Atomics

RAJA provides portable atomic operations that can be used to update values at arbitrary memory locations while avoiding data races. They are described in this section.

A complete working example code that shows RAJA atomic usage can be found in Computing a Histogram with Atomic Operations.

Note

  • All RAJA atomic operations are in the namespace RAJA.

Atomic Operations

RAJA atomic support includes a variety of the most common atomic operations.

Note

  • Each RAJA atomic operation is templated on an atomic policy.
  • Each method described in the table below returns the value of the potentially modified argument (i.e., *acc) immediately before the atomic operation is applied, in case it is needed by a user.
  • See Atomics for details about CUDA atomic operations.

Arithmetic

  • atomicAdd< atomic_policy >(T* acc, T value) - Add value to *acc.
  • atomicSub< atomic_policy >(T* acc, T value) - Subtract value from *acc.

Min/max

  • atomicMin< atomic_policy >(T* acc, T value) - Set *acc to min of *acc and value.
  • atomicMax< atomic_policy >(T* acc, T value) - Set *acc to max of *acc and value.

Increment/decrement

  • atomicInc< atomic_policy >(T* acc) - Add 1 to *acc.
  • atomicDec< atomic_policy >(T* acc) - Subtract 1 from *acc.
  • atomicInc< atomic_policy >(T* acc, T compare) - Add 1 to *acc if *acc < compare, else set *acc to zero.
  • atomicDec< atomic_policy >(T* acc, T compare) - Subtract 1 from *acc if *acc != 0 and *acc <= compare, else set *acc to compare.

Bitwise operations

  • atomicAnd< atomic_policy >(T* acc, T value) - Bitwise ‘and’ equivalent: Set *acc to *acc & value.
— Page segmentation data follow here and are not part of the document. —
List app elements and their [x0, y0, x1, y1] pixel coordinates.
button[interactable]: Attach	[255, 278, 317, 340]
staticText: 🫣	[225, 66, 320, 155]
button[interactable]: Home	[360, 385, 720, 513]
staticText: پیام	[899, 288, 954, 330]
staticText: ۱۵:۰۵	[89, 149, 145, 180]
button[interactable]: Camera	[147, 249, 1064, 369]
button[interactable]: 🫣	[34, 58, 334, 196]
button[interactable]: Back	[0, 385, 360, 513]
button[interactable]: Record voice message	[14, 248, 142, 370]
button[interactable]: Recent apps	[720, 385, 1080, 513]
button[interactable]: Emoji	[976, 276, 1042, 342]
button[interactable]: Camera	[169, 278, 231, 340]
Only works with integral data types.
  • atomicOr< atomic_policy >(T* acc, T value) - Bitwise ‘or’ equivalent: Set *acc to *acc | value. Only works with integral data types.
  • atomicXor< atomic_policy >(T* acc, T value) - Bitwise ‘xor’ equivalent: Set *acc to *acc ^ value. Only works with integral data types.

Replace

  • atomicExchange< atomic_policy >(T* acc, T value) - Replace *acc with value.
  • atomicCAS< atomic_policy >(T* acc, Tcompare, T value) - Compare and swap: Replace *acc with value if and only if *acc is equal to compare.
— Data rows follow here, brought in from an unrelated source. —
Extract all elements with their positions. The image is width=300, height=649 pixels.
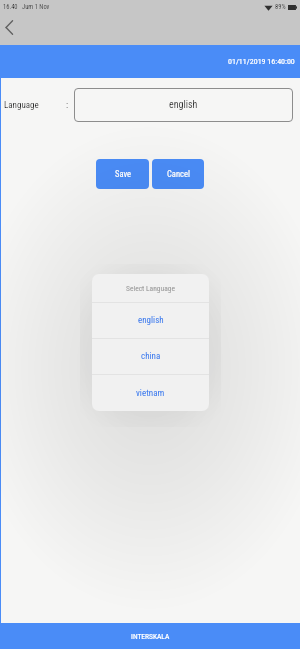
staticText: 16.40 [3,3,18,11]
staticText: Language [4,100,39,111]
button[interactable]: vietnam [92,375,209,411]
staticText: INTERSKALA [131,632,170,641]
button[interactable]: Cancel [152,159,204,189]
staticText: 01/11/2019 16:40:00 [228,57,295,66]
staticText: china [141,351,161,362]
staticText: english [169,99,198,111]
staticText: : [66,100,69,111]
staticText: english [138,315,164,326]
button[interactable]: english [92,303,209,338]
staticText: Cancel [167,169,190,179]
staticText: Select Language [126,284,175,293]
button[interactable]: Save [96,159,149,189]
button[interactable]: english [74,88,293,122]
button[interactable]: china [92,339,209,374]
staticText: Jum 1 Nov [22,3,50,11]
staticText: vietnam [136,388,165,399]
staticText: Save [115,169,131,179]
button[interactable]: Back [0,16,19,38]
staticText: 89% [275,3,286,11]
Here is a simple example that shows how to use an atomic operation to compute an integral sum on a CUDA GPU device:

//
// Use CUDA UM to share data pointer with host and device code.
// RAJA mechanics work the same way if device data allocation
// and host-device copies are done with traditional cudaMalloc
// and cudaMemcpy.
//
int* sum = nullptr;
cudaMallocManaged((void **)&sum, sizeof(int));
cudaDeviceSynchronize();
*sum = 0;

RAJA::forall< RAJA::cuda_exec >(RAJA::RangeSegment(0, N),
  [=] RAJA_DEVICE (RAJA::Index_type i) {

  RAJA::atomicAdd< RAJA::cuda_atomic >(sum, 1);

});

After this kernel executes, ‘*sum’ will be equal to ‘N’.

AtomicRef

RAJA also provides an atomic interface similar to the C++20 ‘std::atomic_ref’, but which works for arbitrary memory locations. The class RAJA::AtomicRef provides an object-oriented interface to the atomic methods described above. For example, after the following operations:

double val = 2.0;
RAJA::AtomicRef<double,  RAJA::omp_atomic > sum(&val);

sum++;
++sum;
sum += 1.0;

the value of ‘val’ will be 5.

Atomic Policies

For more information about available RAJA atomic policies, please see Atomic Policies.
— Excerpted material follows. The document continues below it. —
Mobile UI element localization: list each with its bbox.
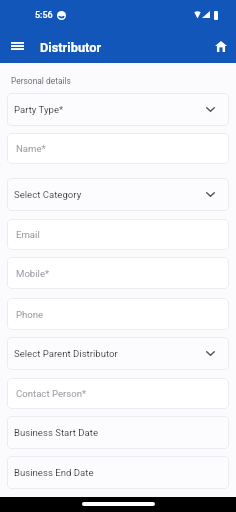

CUDA Atomics Architecture Dependencies

The internal implementations for RAJA atomic operations may vary depending on which CUDA architecture is available and/or specified when the RAJA is configured for compilation. The following rules apply when the following CUDA architecture level is chosen:

  • CUDA architecture is lower than `sm_35`
    • Certain atomics will be implemented using CUDA atomicCAS (Compare and Swap).
  • CUDA architecture is `sm_35` or higher
    • CUDA native 64-bit unsigned atomicMin, atomicMax, atomicAnd, atomicOr, atomicXor are used.
  • CUDA architecture is `sm_60` or higher
    • CUDA native 64-bit double atomicAdd is used.